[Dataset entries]

::::::::::

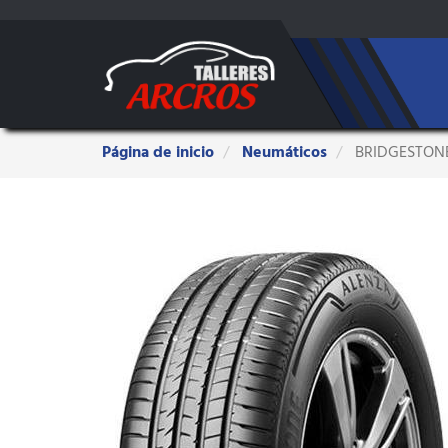
Estas
Página de inicio
Neumáticos
BRIDGESTONE 
aquí:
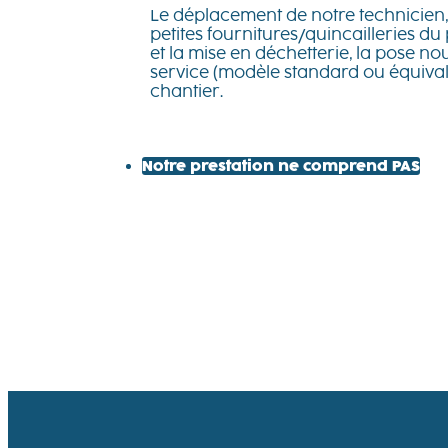
Le déplacement de notre technicien, 
petites fournitures/quincailleries du
et la mise en déchetterie, la pose n
service (modèle standard ou équival
chantier.
Notre prestation ne comprend PAS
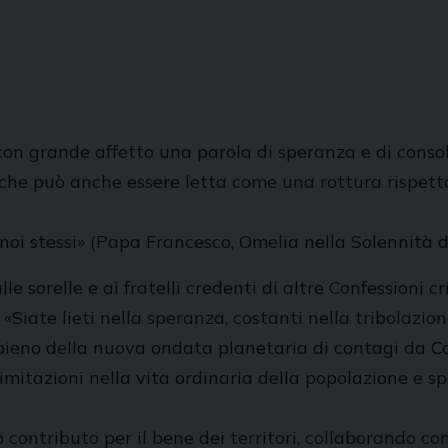
con grande affetto una parola di speranza e di consol
che può anche essere letta come una rottura rispetto
in noi stessi» (Papa Francesco, Omelia nella Solennità
 sorelle e ai fratelli credenti di altre Confessioni cri
«Siate lieti nella speranza, costanti nella tribolazio
eno della nuova ondata planetaria di contagi da Covi
limitazioni nella vita ordinaria della popolazione e s
o contributo per il bene dei territori, collaborando co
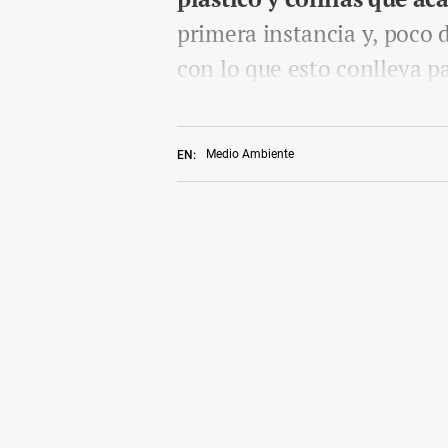
primera instancia y, poco 
con lo que esto conlleva pa
Medio Ambiente
EN:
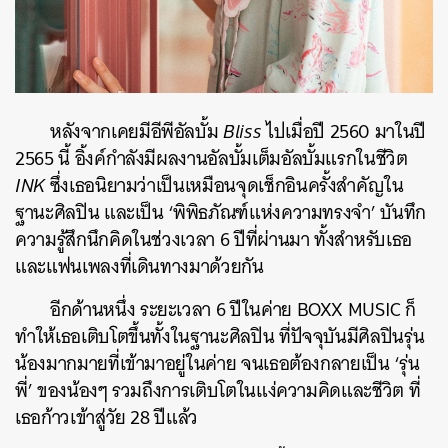
หลังจากเคยมีอีพีอัลบั้ม
Bliss
ไปเมื่อปี 2560 มาในปี
2565 นี้ อิ้งค์กำลังมีผลงานอัลบั้มเต็มอัลบั้มแรกในชีวิต
INK
ซึ่งเธอนิยามว่าเป็นเหมือนจุดเช็กอินครั้งสำคัญใน
ฐานะศิลปิน และเป็น ‘พิพิธภัณฑ์แห่งความทรงจำ’ บันทึก
ความรู้สึกนึกคิดในช่วงเวลา 6 ปีที่ผ่านมา ทั้งสำหรับเธอ
และแฟนเพลงที่เดินทางมาด้วยกัน
อีกด้านหนึ่ง ระยะเวลา 6 ปีในค่าย BOXX MUSIC ก็
ทำให้เธอเติบโตขึ้นทั้งในฐานะศิลปิน ที่ปัจจุบันมีศิลปินรุ่น
น้องมากมายที่เข้ามาอยู่ในค่าย จนเธอต้องกลายเป็น ‘รุ่น
พี่’ ของน้องๆ รวมถึงการเติบโตในแง่ความคิดและชีวิต ที่
เธอก้าวเข้าสู่วัย 28 ปีแล้ว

::::::::::

TASK INSTRUCTIONS: Give the records again without a single change, and exclude the pictures.

EXERCISE OUTPUT:
Estas
Página de inicio
Neumáticos
BRIDGESTONE 
aquí:
Le déplacement de notre technicien, 
petites fournitures/quincailleries du
et la mise en déchetterie, la pose n
service (modèle standard ou équival
chantier.
Notre prestation ne comprend PAS
con grande affetto una parola di speranza e di consol
che può anche essere letta come una rottura rispetto
in noi stessi» (Papa Francesco, Omelia nella Solennità
 sorelle e ai fratelli credenti di altre Confessioni cri
«Siate lieti nella speranza, costanti nella tribolazio
eno della nuova ondata planetaria di contagi da Covi
limitazioni nella vita ordinaria della popolazione e s
o contributo per il bene dei territori, collaborando co
primera instancia y, poco 
con lo que esto conlleva pa
Medio Ambiente
EN:
หลังจากเคยมีอีพีอัลบั้ม
Bliss
ไปเมื่อปี 2560 มาในปี
2565 นี้ อิ้งค์กำลังมีผลงานอัลบั้มเต็มอัลบั้มแรกในชีวิต
INK
ซึ่งเธอนิยามว่าเป็นเหมือนจุดเช็กอินครั้งสำคัญใน
ฐานะศิลปิน และเป็น ‘พิพิธภัณฑ์แห่งความทรงจำ’ บันทึก
ความรู้สึกนึกคิดในช่วงเวลา 6 ปีที่ผ่านมา ทั้งสำหรับเธอ
และแฟนเพลงที่เดินทางมาด้วยกัน
อีกด้านหนึ่ง ระยะเวลา 6 ปีในค่าย BOXX MUSIC ก็
ทำให้เธอเติบโตขึ้นทั้งในฐานะศิลปิน ที่ปัจจุบันมีศิลปินรุ่น
น้องมากมายที่เข้ามาอยู่ในค่าย จนเธอต้องกลายเป็น ‘รุ่น
พี่’ ของน้องๆ รวมถึงการเติบโตในแง่ความคิดและชีวิต ที่
เธอก้าวเข้าสู่วัย 28 ปีแล้ว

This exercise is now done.